Croatian Police Busts Network of Document Forgers

Published: 29 November 2019

Croatian Police

Croatian Police (Photo: Suradnik13 (CC BY-SA 4.0))

By Zdravko Ljubas

Croatian police arrested on Wednesday 23 people, including police officials, suspected of being members of an organized crime group that forged documents. Media reports that the beneficiaries were members of two notorious mafia organizations from Serbia and Montenegro.

According to the statement, the suspects charged between €3,500 to €15,000 (US$3,800 to $16,500) per document, mostly Croatian passports, based on fake Serbian documents.

Jutarnji list reported that authorities conducted the country-wide operation after a one-year investigation which revealed that the network was producing Croatian passports, ID cards and driving licenses for the bosses of notorious mafia clans in Serbia and Montenegro, such as the Zemun and Skaljari clans.

The group also provided documents for Serbian soccer fans suspected of being involved in international drug smuggling and targeted killings, according to Jutarnji list.

Nusret Seferovic, the head of the Croatian Roma Association, also known as a local Roma king, as media reported, was arrested in Zagreb and was identified as the leader of one of the branches of the criminal group. Several NGOs believed to be masking the crimes are reportedly based in his house.

Authorities also arrested Senka Staroveski, a spokeswoman for the police in the city of Karlovac. According to the Index news outlet, she was providing the criminal group with data from police registries which they used to produce the forged documents.

Police reportedly searched dozens of houses, apartments and offices across the country, and managed to identify some of more than 100 users of the forged documents, most of whom “with impressive criminal background.”

Jutarnji list cited police sources as saying that the network probably consisted of two branches.

One used names of Croats born in Serbia and Montenegro who were eligible for double citizenship but never applied for one.
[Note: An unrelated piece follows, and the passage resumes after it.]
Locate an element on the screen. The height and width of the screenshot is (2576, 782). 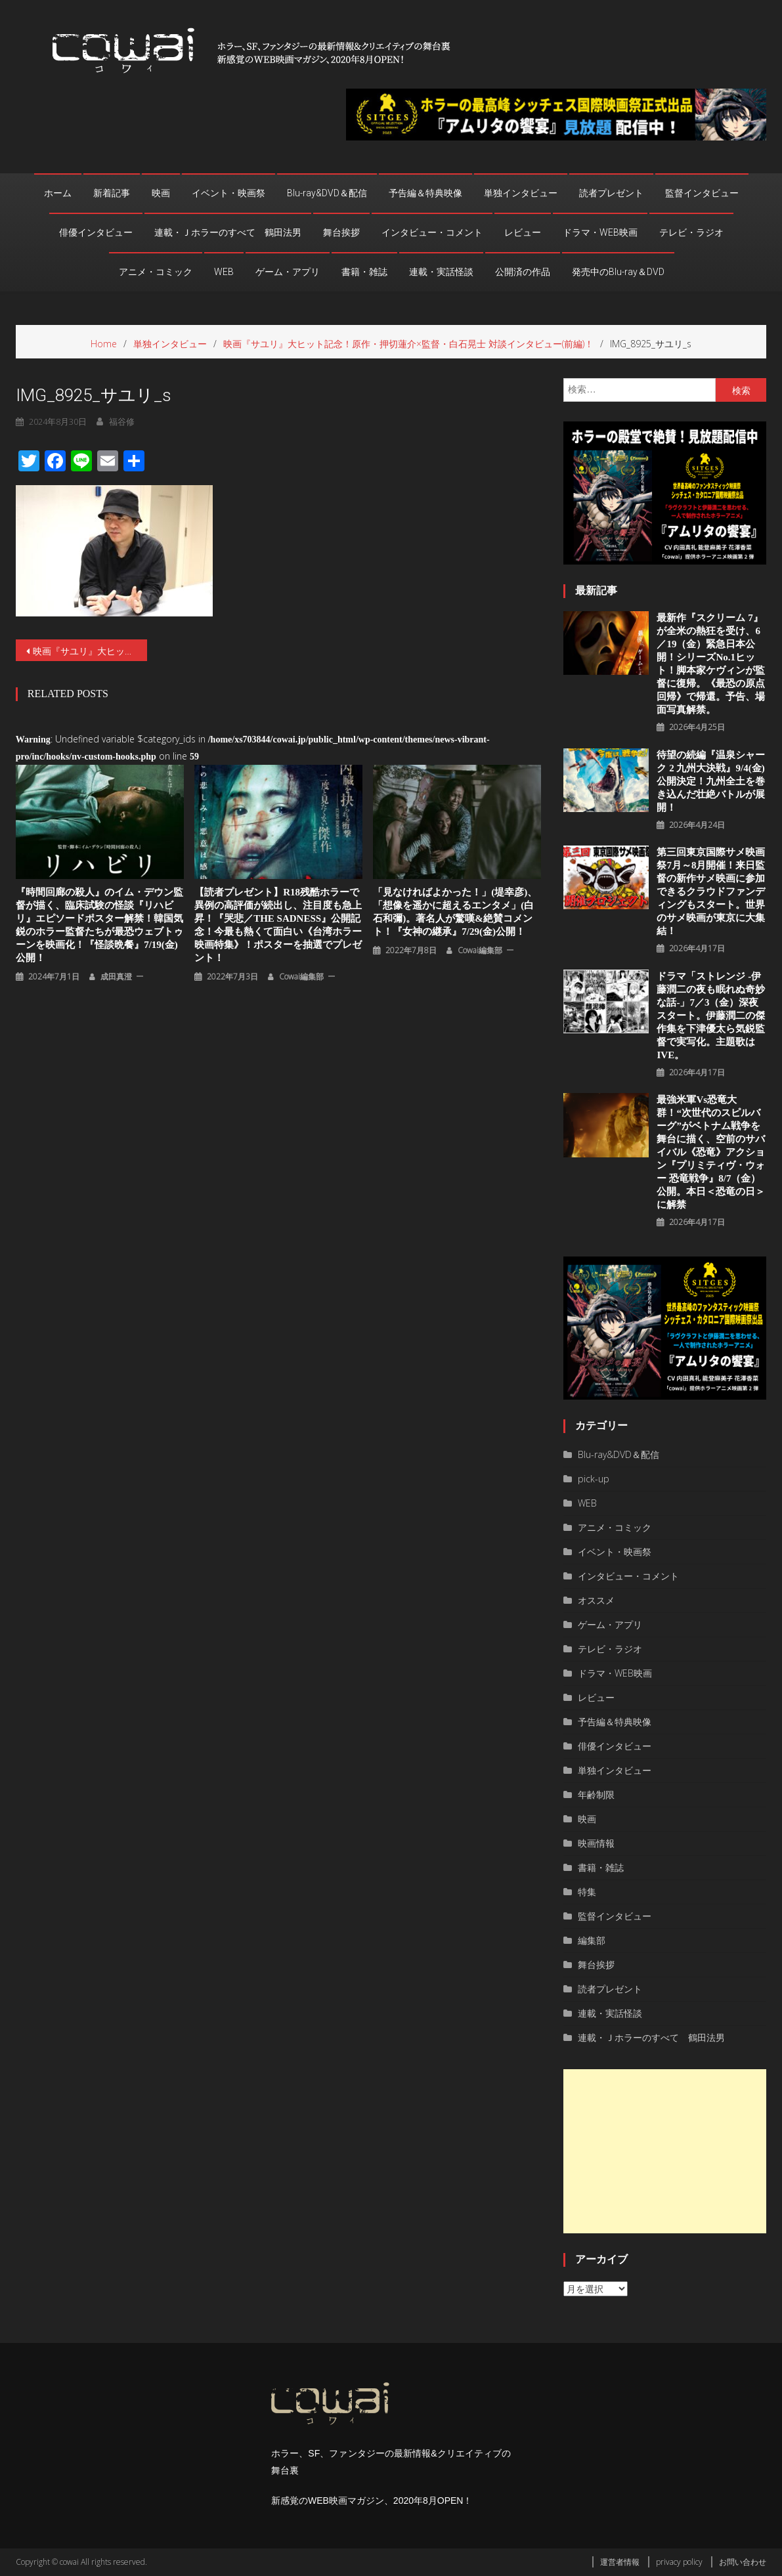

Identities of such people were used in the forged documents, with a photo of the actual user on the forged document.

The other group was reportedly specialized in replacing UK drivers licenses with Croatian ones, but with forged identification data.

In producing the documents, one of the arrested police officers allegedly used his own fingerprints where those were a requirement.

The group allegedly made more than €700,000 ($770,000) a year.